**Work order**:
Copy every line of the data in which the word "here" occurs.

(Data extracted from a collection)

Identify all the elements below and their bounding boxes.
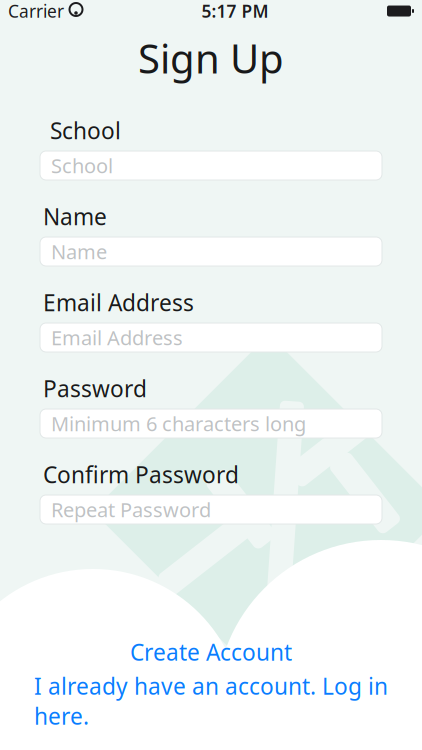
staticText: Email Address: [43, 287, 194, 318]
button[interactable]: I already have an account. Log in here.: [31, 684, 391, 718]
button[interactable]: Name: [40, 237, 382, 266]
staticText: Repeat Password: [51, 496, 211, 523]
button[interactable]: Create Account: [61, 634, 361, 670]
staticText: School: [51, 152, 113, 179]
staticText: School: [50, 115, 121, 146]
staticText: Email Address: [51, 324, 183, 351]
staticText: I already have an account. Log in here.: [34, 671, 388, 731]
staticText: Name: [51, 238, 107, 265]
button[interactable]: Repeat Password: [40, 495, 382, 524]
button[interactable]: Email Address: [40, 323, 382, 352]
button[interactable]: School: [40, 151, 382, 180]
staticText: Sign Up: [138, 31, 284, 84]
staticText: Carrier: [8, 0, 64, 22]
staticText: Minimum 6 characters long: [51, 410, 306, 437]
staticText: Confirm Password: [43, 459, 239, 490]
staticText: Password: [43, 373, 147, 404]
staticText: Create Account: [130, 637, 292, 667]
button[interactable]: Minimum 6 characters long: [40, 409, 382, 438]
staticText: 5:17 PM: [202, 0, 268, 22]
staticText: Name: [43, 201, 107, 232]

**Completed task**:
button[interactable]: I already have an account. Log in here.: [31, 684, 391, 718]
staticText: I already have an account. Log in here.: [34, 671, 388, 731]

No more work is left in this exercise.